Segment Open
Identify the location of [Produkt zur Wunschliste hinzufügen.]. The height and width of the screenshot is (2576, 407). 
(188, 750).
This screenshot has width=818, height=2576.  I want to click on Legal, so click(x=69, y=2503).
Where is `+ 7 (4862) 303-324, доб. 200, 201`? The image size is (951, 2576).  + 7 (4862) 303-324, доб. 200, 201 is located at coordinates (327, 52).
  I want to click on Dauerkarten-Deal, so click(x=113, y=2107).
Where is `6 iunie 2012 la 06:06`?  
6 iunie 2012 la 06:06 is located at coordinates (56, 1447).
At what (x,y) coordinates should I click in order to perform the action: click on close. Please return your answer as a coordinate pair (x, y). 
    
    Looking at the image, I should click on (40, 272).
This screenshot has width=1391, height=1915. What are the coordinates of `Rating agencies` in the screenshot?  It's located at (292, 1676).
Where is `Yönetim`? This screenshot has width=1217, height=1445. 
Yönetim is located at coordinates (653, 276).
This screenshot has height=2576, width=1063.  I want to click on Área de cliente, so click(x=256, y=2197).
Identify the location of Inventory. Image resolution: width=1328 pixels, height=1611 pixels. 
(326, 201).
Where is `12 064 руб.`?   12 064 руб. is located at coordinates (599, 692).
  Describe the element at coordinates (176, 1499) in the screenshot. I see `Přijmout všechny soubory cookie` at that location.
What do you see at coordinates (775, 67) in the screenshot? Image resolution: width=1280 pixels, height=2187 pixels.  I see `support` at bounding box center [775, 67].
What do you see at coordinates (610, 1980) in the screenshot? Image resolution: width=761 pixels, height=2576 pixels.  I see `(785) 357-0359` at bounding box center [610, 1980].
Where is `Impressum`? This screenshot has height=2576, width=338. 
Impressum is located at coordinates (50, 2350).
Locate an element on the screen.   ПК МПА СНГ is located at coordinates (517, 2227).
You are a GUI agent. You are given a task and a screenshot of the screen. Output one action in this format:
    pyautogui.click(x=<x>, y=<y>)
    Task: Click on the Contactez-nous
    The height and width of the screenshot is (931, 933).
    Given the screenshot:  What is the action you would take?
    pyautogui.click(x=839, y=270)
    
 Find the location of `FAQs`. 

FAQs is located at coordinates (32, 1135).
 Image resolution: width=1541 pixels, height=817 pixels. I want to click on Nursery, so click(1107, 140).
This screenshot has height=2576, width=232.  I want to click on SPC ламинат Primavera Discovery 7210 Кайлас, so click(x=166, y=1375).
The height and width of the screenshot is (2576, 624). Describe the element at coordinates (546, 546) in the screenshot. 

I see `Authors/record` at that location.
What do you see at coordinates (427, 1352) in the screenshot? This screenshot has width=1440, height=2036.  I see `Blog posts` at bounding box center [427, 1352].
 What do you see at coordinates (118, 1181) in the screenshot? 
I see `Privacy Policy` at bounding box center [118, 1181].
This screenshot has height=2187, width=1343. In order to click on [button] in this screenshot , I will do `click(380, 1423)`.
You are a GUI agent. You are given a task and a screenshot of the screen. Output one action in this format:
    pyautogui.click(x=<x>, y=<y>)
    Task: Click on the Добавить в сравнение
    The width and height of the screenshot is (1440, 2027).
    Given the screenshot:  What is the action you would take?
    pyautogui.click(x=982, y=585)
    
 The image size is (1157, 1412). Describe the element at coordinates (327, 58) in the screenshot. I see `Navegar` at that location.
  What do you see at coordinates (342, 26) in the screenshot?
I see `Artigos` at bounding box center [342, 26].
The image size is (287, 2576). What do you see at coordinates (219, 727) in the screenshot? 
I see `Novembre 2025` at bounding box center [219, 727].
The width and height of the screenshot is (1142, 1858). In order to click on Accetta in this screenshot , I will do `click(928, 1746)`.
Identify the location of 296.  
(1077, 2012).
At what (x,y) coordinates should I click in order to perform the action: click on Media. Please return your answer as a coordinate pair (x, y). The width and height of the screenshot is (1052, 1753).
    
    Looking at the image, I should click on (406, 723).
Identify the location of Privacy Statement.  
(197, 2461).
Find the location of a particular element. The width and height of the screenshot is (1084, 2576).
Segment Closed
- _Prompt_
Within the material above, output exactly the lines from the one with "What do you see at coordinates (427, 1352)" through the one with "This screenshot has height=2187, width=1343.", end lines included, and nothing besides.

- _Result of the exercise_
What do you see at coordinates (427, 1352) in the screenshot? This screenshot has width=1440, height=2036.  I see `Blog posts` at bounding box center [427, 1352].
 What do you see at coordinates (118, 1181) in the screenshot? 
I see `Privacy Policy` at bounding box center [118, 1181].
This screenshot has height=2187, width=1343. In order to click on [button] in this screenshot , I will do `click(380, 1423)`.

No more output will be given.